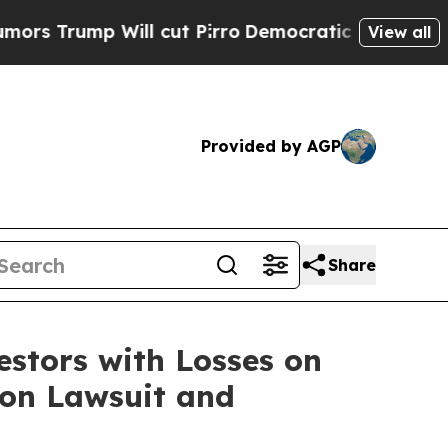
ump Will cut Pirro
Democratic Socialists of Ame
View all
Provided by AGP
Share
tors with Losses on
tion Lawsuit and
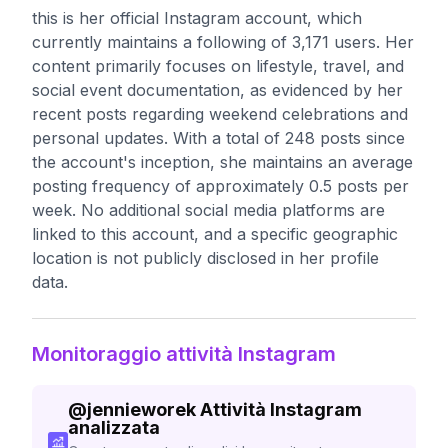
this is her official Instagram account, which
currently maintains a following of 3,171 users. Her
content primarily focuses on lifestyle, travel, and
social event documentation, as evidenced by her
recent posts regarding weekend celebrations and
personal updates. With a total of 248 posts since
the account's inception, she maintains an average
posting frequency of approximately 0.5 posts per
week. No additional social media platforms are
linked to this account, and a specific geographic
location is not publicly disclosed in her profile
data.
Monitoraggio attività Instagram
@
jennieworek
Attività Instagram
analizzata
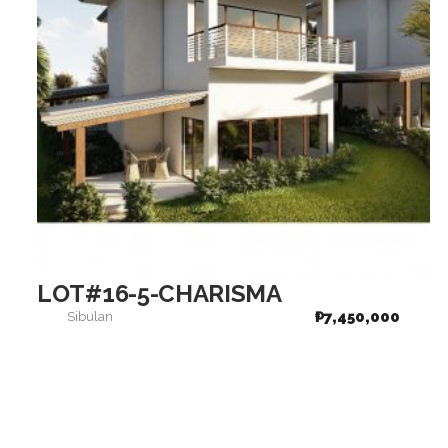
LOT#16-5-CHARISMA
₱
7,450,000
Sibulan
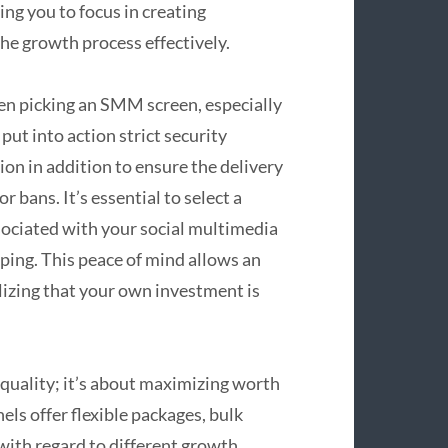
ng you to focus in creating
he growth process effectively.
en picking an SMM screen, especially
put into action strict security
on in addition to ensure the delivery
r bans. It’s essential to select a
sociated with your social multimedia
ping. This peace of mind allows an
lizing that your own investment is
 quality; it’s about maximizing worth
s offer flexible packages, bulk
with regard to different growth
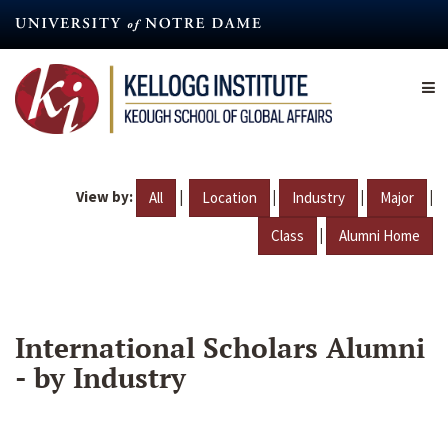
Skip
to
main
content
View by:
|
|
|
|
All
Location
Industry
Major
|
Class
Alumni Home
International Scholars Alumni
- by Industry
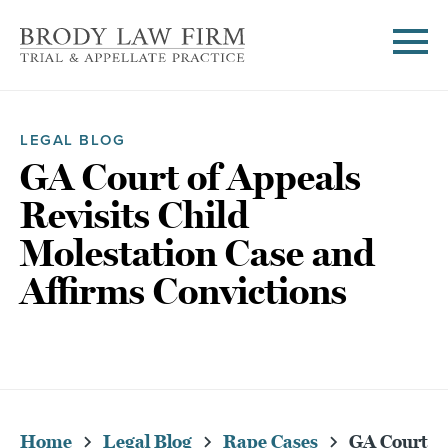
LEGAL BLOG
GA Court of Appeals
Revisits Child
Molestation Case and
Affirms Convictions
Home
Legal Blog
Rape Cases
GA Court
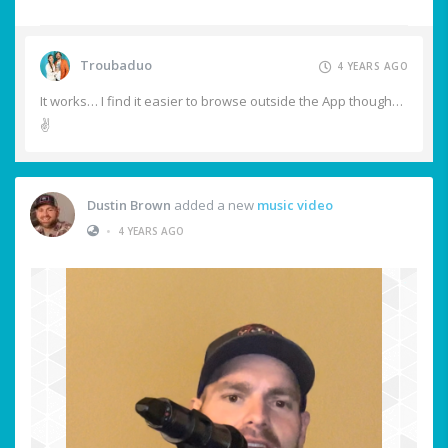
Troubaduo
4 YEARS AGO
It works… I find it easier to browse outside the App though…
✌️
Dustin Brown
added a new
music video
•
4 YEARS AGO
++++
== EXERCISE PROMPT ==
Write out the records in full and exactly, omitting the pictures they hold.

== WRITTEN SOLUTION ==
ump Will cut Pirro
Democratic Socialists of Ame
View all
Provided by AGP
Share
tors with Losses on
tion Lawsuit and
this is her official Instagram account, which
currently maintains a following of 3,171 users. Her
content primarily focuses on lifestyle, travel, and
social event documentation, as evidenced by her
recent posts regarding weekend celebrations and
personal updates. With a total of 248 posts since
the account's inception, she maintains an average
posting frequency of approximately 0.5 posts per
week. No additional social media platforms are
linked to this account, and a specific geographic
location is not publicly disclosed in her profile
data.
Monitoraggio attività Instagram
@
jennieworek
Attività Instagram
analizzata
LOT#16-5-CHARISMA
₱
7,450,000
Sibulan
ng you to focus in creating
he growth process effectively.
en picking an SMM screen, especially
put into action strict security
on in addition to ensure the delivery
r bans. It’s essential to select a
sociated with your social multimedia
ping. This peace of mind allows an
lizing that your own investment is
 quality; it’s about maximizing worth
s offer flexible packages, bulk
with regard to different growth
Skip
to
main
content
View by:
|
|
|
|
All
Location
Industry
Major
|
Class
Alumni Home
International Scholars Alumni
- by Industry
LEGAL BLOG
GA Court of Appeals
Revisits Child
Molestation Case and
Affirms Convictions
Home
Legal Blog
Rape Cases
GA Court
Troubaduo
4 YEARS AGO
It works… I find it easier to browse outside the App though…
✌️
Dustin Brown
added a new
music video
•
4 YEARS AGO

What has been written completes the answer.